Your instructions - Where the records below show the word "Direttore" in a line, please copy that line.
==== Data supplied ====
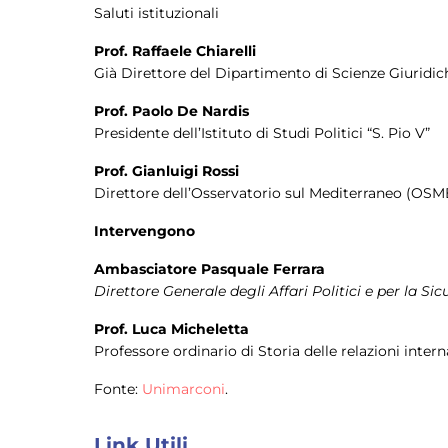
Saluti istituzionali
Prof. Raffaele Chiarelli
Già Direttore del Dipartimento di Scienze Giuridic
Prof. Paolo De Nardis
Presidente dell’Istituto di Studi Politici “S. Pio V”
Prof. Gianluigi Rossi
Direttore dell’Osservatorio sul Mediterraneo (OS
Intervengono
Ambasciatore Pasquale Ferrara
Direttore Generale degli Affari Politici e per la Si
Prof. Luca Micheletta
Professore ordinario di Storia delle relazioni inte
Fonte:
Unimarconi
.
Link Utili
====
==== Data supplied ====
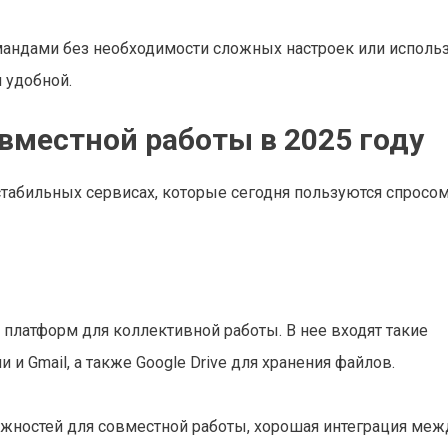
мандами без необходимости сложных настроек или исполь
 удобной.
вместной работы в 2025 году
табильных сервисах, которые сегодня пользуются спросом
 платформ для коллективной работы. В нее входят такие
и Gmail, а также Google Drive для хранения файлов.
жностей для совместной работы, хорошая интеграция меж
====
Solution -
Già Direttore del Dipartimento di Scienze Giuridic
Direttore dell’Osservatorio sul Mediterraneo (OS
Direttore Generale degli Affari Politici e per la Si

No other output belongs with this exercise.